Microsatellites are valuable tools for studying inheritance, genetic diversity, and population dynamics across a wide range of organisms including bacteria, plants, animals, and fungi. These short, repeating sequence motifs are a common feature of both coding and non-coding DNA and have been observed in all genomes studied to date.

Their repetitive nature leads to "slippage" in the DNA replication machinery, resulting in the addition or subtraction of repeats that causes microsatellites to grow or shrink in length. Because of this, there is considerable variability among individuals in the number of repeats at each microsatellite locus. A well-known microsatellite locus is the string of "CAG" nucleotides in the human huntingtin gene, which leads to the development of Huntington's disease in individuals with more than 37 copies of the repeat. Despite being widely used in population and evolutionary biology, the evolutionary fates of microsatellites themselves remain hotly debated. In a new study in Genome Biology and Evolution, titled "Ancient and modern genomes reveal microsatellites maintain a dynamic equilibrium through deep time," an international team of researchers used a unique dataset of modern and ancient Adélie penguin genomes to uncover new insights into the evolution of microsatellites. Led by David Lambert from Griffith University, the study reveals the remarkable persistence and stability of microsatellites over vast evolutionary time.

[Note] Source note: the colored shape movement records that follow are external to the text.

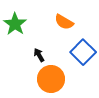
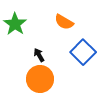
orange circle: moved 11 px left
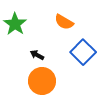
black arrow: moved 2 px left; rotated 32 degrees counterclockwise
orange circle: moved 2 px right, 2 px down
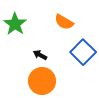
black arrow: moved 3 px right
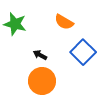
green star: rotated 20 degrees counterclockwise
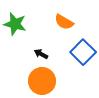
black arrow: moved 1 px right, 1 px up
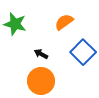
orange semicircle: rotated 114 degrees clockwise
orange circle: moved 1 px left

To study long-term microsatellite dynamics, the study's authors sequenced the genomes of 23 ancient Adélie penguin specimens dating back over 46,000 years, as well as samples from 26 modern Adélie penguins, enabling a direct comparison between ancient and modern individuals, a situation that remains relatively uncommon among evolutionary studies. "Ancient DNA provides a unique opportunity to look at old problems in new ways," note the study's authors. "In contrast to the traditional method of comparing living representatives of different taxa, ancient DNA gives us the opportunity to 'step back in time'." The researchers further compared this data set with over 27 million microsatellite loci from 63 other animal genomes, providing a look at microsatellite dynamics over more than 500 million years.

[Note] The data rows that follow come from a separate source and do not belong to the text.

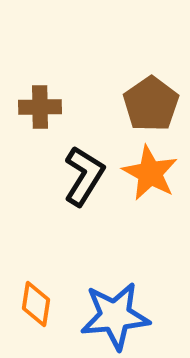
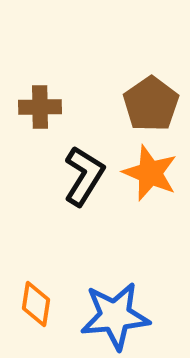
orange star: rotated 6 degrees counterclockwise
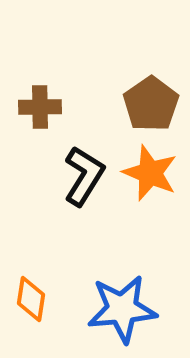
orange diamond: moved 5 px left, 5 px up
blue star: moved 7 px right, 7 px up
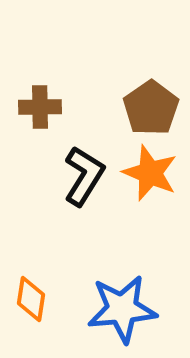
brown pentagon: moved 4 px down
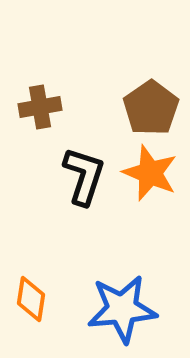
brown cross: rotated 9 degrees counterclockwise
black L-shape: rotated 14 degrees counterclockwise
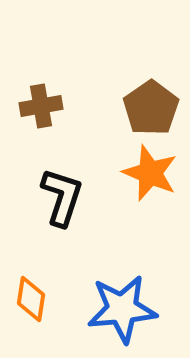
brown cross: moved 1 px right, 1 px up
black L-shape: moved 22 px left, 21 px down
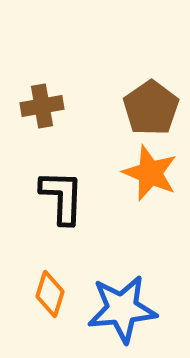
brown cross: moved 1 px right
black L-shape: rotated 16 degrees counterclockwise
orange diamond: moved 19 px right, 5 px up; rotated 9 degrees clockwise
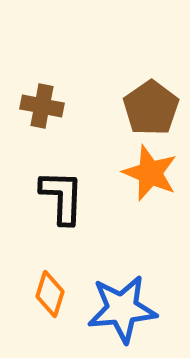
brown cross: rotated 21 degrees clockwise
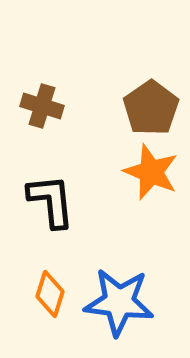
brown cross: rotated 6 degrees clockwise
orange star: moved 1 px right, 1 px up
black L-shape: moved 11 px left, 4 px down; rotated 8 degrees counterclockwise
blue star: moved 3 px left, 7 px up; rotated 12 degrees clockwise
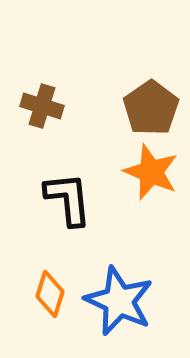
black L-shape: moved 17 px right, 2 px up
blue star: moved 1 px up; rotated 18 degrees clockwise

One of the most surprising findings of the study was that microsatellite length remained extremely stable over thousands and even millions of years. This answers a long-held question about whether microsatellites tend to get longer or shorter over time. "We were all surprised at the lack of evidence for an upward genetic drift in microsatellite repeat length," says the research team, comprising authors from Australia, the United States, Italy, China, Denmark, and New Zealand. "At the outset of this project, it seemed likely that microsatellite alleles would have arisen as "pure" short repeats [i.e., perfect repeats with no errors in the repeat pattern]. Over time, we expected that these alleles would increase in length until enough point mutations effectively disrupted the repeat structure and stopped the upward drift. This cycle could be characterized as a general pattern of birth, growth, decay, and finally the death of the microsatellite."

Contrary to this expectation, however, the researchers found that microsatellites tend to grow by an average of only one nucleotide every 100 million years. This remarkable stability over time suggests a dynamic equilibrium in the replication slippage process that generates length polymorphism; in other words, longer microsatellites tend to get shorter, and shorter microsatellites tend to get longer, maintaining microsatellite length over time.

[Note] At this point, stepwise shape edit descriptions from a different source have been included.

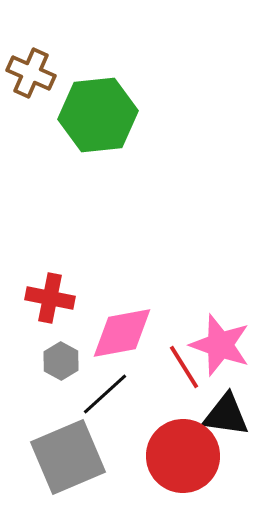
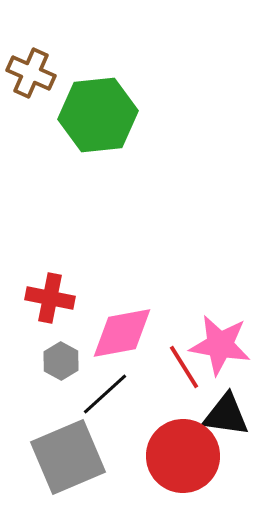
pink star: rotated 10 degrees counterclockwise
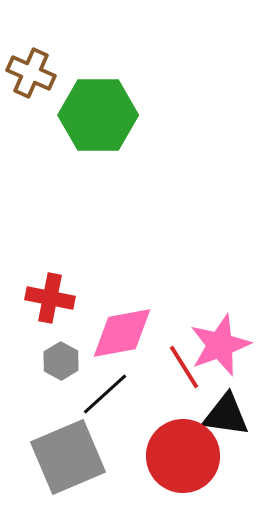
green hexagon: rotated 6 degrees clockwise
pink star: rotated 30 degrees counterclockwise
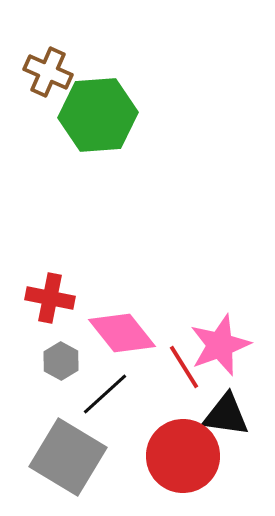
brown cross: moved 17 px right, 1 px up
green hexagon: rotated 4 degrees counterclockwise
pink diamond: rotated 62 degrees clockwise
gray square: rotated 36 degrees counterclockwise
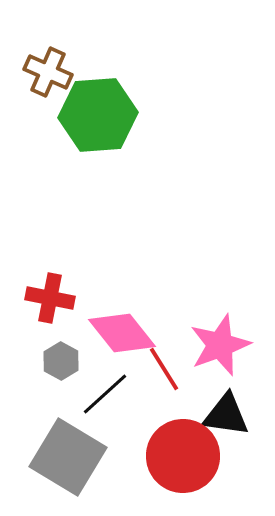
red line: moved 20 px left, 2 px down
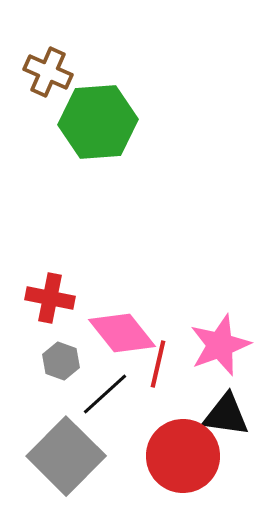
green hexagon: moved 7 px down
gray hexagon: rotated 9 degrees counterclockwise
red line: moved 6 px left, 5 px up; rotated 45 degrees clockwise
gray square: moved 2 px left, 1 px up; rotated 14 degrees clockwise
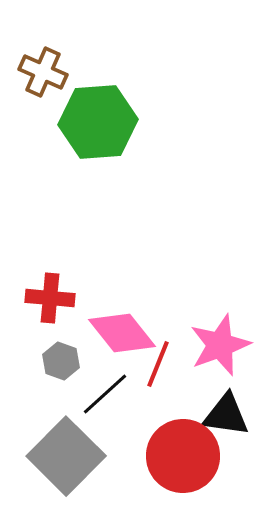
brown cross: moved 5 px left
red cross: rotated 6 degrees counterclockwise
red line: rotated 9 degrees clockwise
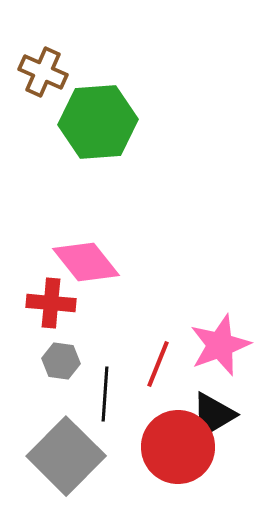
red cross: moved 1 px right, 5 px down
pink diamond: moved 36 px left, 71 px up
gray hexagon: rotated 12 degrees counterclockwise
black line: rotated 44 degrees counterclockwise
black triangle: moved 13 px left; rotated 39 degrees counterclockwise
red circle: moved 5 px left, 9 px up
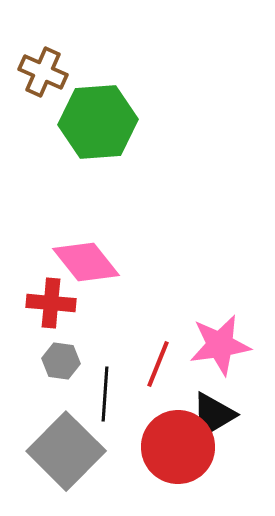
pink star: rotated 12 degrees clockwise
gray square: moved 5 px up
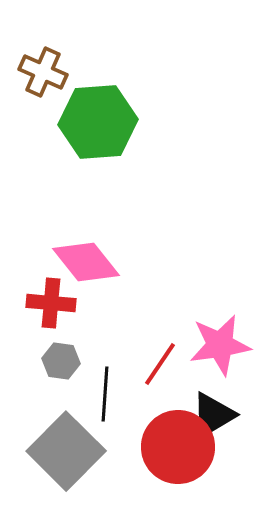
red line: moved 2 px right; rotated 12 degrees clockwise
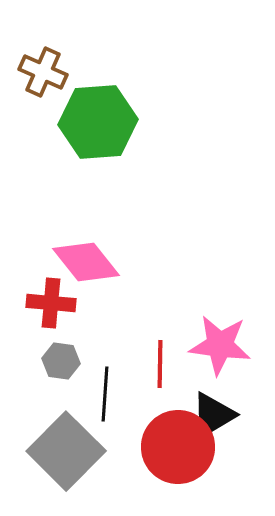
pink star: rotated 16 degrees clockwise
red line: rotated 33 degrees counterclockwise
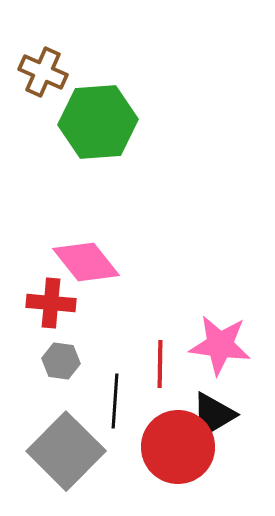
black line: moved 10 px right, 7 px down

The authors were also surprised by how extraordinarily long-lived some microsatellites are: "We found that some microsatellite loci persisted for over half a billion years and therefore had survived many speciation events." The persistence and stability of microsatellites is especially notable given the high variability of microsatellite length observed among individuals. According to the authors, one possibility is that "microsatellites might play a functional role in the architecture of the genome or in generating phenotypic diversity, as it seems unlikely that they would persist for so long unless they were being protected from degeneration by purifying selection."

The genomes of the ancient and modern Adélie penguins sequenced in the study will provide an incredible resource for future research, enabling investigation into more complex models of microsatellite evolution that include both point mutations and slippage. These data will likely be useful for investigating the evolution of other types of genetic elements and repetitive DNA sequences. The creation of this rich dataset would not have been possible without the efforts of co-authors Carlo Baroni and Maria Cristina Salvatore, who spent decades recovering the subfossil remains of Adélie penguins from the Ross Sea area of Antarctica to characterize the changing climatic conditions of the region. "Their research has been very important to us," note their co-authors, "and it has only been thanks to what might appear to be, on the face of it, an unlikely collaboration that we have been able to develop this exciting research project."

Source:
Journal reference:

McComish, B. J., et al. (2024). Ancient and modern genomes reveal microsatellites maintain a dynamic equilibrium through deep time. Genome Biology and Evolution. doi.org/10.1093/gbe/evae017.